Leider sind aus dem Finanzdepartement Signale zu vernehmen, die sowohl die Voraussicht als auch den Willen zur Disziplin vermissen lassen. Die geplanten Millioneneinsparungen im Bundeshaushalt sollen offenbar vorerst aufgeschoben werden. Bis im Jahr 2015 wollte der Bundesrat insgesamt 8 Milliarden Franken einsparen. 2008, also nächstes Jahr, hätte damit begonnen werden sollen. Das erste Sparziel: 700 Millionen Franken. Nun aber deutet Finanzminister Hans-Rudolf Merz einen Kurswechsel an. Auf Einsparungen in grösserem Umfang solle jetzt verzichtet werden. In einem Originalbeitrag erklärte Bundesrat Merz mit Blick auf die Departemente gegenüber Schweizer Radio DRS wörtlich: „Jetzt werden sie sich damit abfinden müssen, in einzelnen Bereichen etwas weniger zu wachsen. Aber zu Kürzungen im Sinne eines Entlastungsprogramms kommt es auf keinen Fall.“

Das stimmt in hohem Masse bedenklich – denn: die nächste Rezession kommt bestimmt. Und damit auch ein Rückgang der Steuereinnahmen. Es wäre deshalb ein verhängnisvoller Fehler, in die fiskalische Selbstvergessenheit und Sorglosigkeit der 90er Jahre zu verfallen und den Staatsapparat weiter wachsen zu lassen.
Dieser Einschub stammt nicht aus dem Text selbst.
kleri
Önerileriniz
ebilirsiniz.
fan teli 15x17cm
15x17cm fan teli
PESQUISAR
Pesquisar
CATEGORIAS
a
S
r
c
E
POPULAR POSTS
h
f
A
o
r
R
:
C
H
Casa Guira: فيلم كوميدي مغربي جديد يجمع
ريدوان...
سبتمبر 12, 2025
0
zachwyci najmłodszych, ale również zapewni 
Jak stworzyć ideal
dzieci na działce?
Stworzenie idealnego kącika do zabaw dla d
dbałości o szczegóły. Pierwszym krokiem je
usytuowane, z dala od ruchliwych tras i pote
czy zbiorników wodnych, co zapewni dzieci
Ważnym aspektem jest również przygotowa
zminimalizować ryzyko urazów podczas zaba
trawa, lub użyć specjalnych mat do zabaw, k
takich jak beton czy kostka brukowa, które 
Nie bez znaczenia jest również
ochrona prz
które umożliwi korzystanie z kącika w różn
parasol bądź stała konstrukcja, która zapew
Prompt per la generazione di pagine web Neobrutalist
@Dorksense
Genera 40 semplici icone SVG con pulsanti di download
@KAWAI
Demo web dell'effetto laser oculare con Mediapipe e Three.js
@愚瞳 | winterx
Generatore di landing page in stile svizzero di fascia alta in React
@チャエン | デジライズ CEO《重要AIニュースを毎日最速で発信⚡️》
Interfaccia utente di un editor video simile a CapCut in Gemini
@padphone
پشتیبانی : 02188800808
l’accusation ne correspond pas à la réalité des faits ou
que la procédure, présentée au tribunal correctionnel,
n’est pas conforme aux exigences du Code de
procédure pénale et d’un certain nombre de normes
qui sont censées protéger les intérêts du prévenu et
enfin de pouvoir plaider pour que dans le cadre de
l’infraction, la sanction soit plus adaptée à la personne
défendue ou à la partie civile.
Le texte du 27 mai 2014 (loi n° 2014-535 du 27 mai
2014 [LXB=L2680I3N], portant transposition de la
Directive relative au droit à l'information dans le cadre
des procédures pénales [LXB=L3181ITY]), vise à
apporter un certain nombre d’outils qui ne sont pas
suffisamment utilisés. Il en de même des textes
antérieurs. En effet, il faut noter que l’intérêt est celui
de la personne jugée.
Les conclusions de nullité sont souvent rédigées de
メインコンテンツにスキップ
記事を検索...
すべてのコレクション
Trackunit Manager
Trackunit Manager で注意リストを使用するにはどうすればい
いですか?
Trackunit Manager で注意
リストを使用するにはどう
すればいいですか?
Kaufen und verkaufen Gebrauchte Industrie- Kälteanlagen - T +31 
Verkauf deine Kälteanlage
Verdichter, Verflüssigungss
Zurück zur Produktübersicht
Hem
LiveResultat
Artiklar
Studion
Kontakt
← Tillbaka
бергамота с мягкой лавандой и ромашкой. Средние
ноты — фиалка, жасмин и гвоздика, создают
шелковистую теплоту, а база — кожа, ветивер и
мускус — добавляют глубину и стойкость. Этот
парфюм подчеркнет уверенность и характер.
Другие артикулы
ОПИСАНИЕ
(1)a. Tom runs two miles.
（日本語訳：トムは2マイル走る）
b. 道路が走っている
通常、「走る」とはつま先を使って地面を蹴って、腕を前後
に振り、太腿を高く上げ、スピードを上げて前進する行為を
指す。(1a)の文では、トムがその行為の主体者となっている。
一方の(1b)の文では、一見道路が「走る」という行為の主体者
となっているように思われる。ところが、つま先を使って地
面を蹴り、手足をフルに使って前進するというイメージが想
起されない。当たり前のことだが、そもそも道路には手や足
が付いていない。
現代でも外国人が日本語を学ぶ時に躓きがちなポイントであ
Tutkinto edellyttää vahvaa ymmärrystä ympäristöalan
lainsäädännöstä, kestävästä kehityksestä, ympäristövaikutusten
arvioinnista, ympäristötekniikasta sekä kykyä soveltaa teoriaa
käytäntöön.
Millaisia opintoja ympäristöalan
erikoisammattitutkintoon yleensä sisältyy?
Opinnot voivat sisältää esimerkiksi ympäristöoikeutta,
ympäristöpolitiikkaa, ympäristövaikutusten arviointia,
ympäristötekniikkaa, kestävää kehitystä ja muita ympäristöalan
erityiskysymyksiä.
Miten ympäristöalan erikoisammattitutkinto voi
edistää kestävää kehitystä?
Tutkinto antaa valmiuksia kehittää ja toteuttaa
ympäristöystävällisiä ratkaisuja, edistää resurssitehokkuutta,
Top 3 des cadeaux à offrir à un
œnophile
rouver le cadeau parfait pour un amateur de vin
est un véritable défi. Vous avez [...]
Vielmehr müssen wir jetzt die Gunst der Stunde nutzen. Die gute konjunkturelle Lage erlaubt uns, endlich Schulden abzubauen. Wir müssen den Staatshaushalt ins Lot bringen, solange wir vom gegenwärtigen Mittelüberschuss profitieren können.

Und wir müssen den Staat vor sich selbst schützen. Das Volk und die Volksvertreter müssen darüber wachen, dass die Staatsquote nicht ungebrochen weiter wächst. Aus diesem Grund verlangt die SVP in einer Motion, die Bundesschulden in den nächsten drei Jahren, also 2007, 2008 und 2009, um jeweils drei Milliarden Franken zu senken.

Weil es nicht sein darf, dass letztlich die Bürokratie Nutzniesser der erfreulichen Wirtschaftslage ist, verlangt die SVP nebst dem Schuldenabbau auch eine Steuerreduktion. Es sollen die Bürgerinnen und Bürger profitieren, die durch ihre tagtäglichen Leistungen in der Privatwirtschaft den finanzpolitischen Erfolg des Bundes für sich in Anspruch nehmen dürfen. Wir verlangen deshalb in unserer Motion weiter, die Mehrwertsteuer per 1. Januar 2010 um einen Prozent zu senken. Das ist die gerechteste Lösung, da alle Bevölkerungskreise unabhängig von Einkommen und Vermögen gleichermassen in den Genuss der Steuererleichterungen kommen. Und gerade kinderreiche Familien mit entsprechend hohen Konsumausgaben kommt diese Entlastung besonders zugute. Diese Mehrwertsteuersenkung ist aus administrativen Gründen gleichzeitig wie die bevorstehende Revision der Mehrwertsteuer durchzuführen, damit die Anpassungskosten in Verwaltung und Wirtschaft nur einmal anfallen.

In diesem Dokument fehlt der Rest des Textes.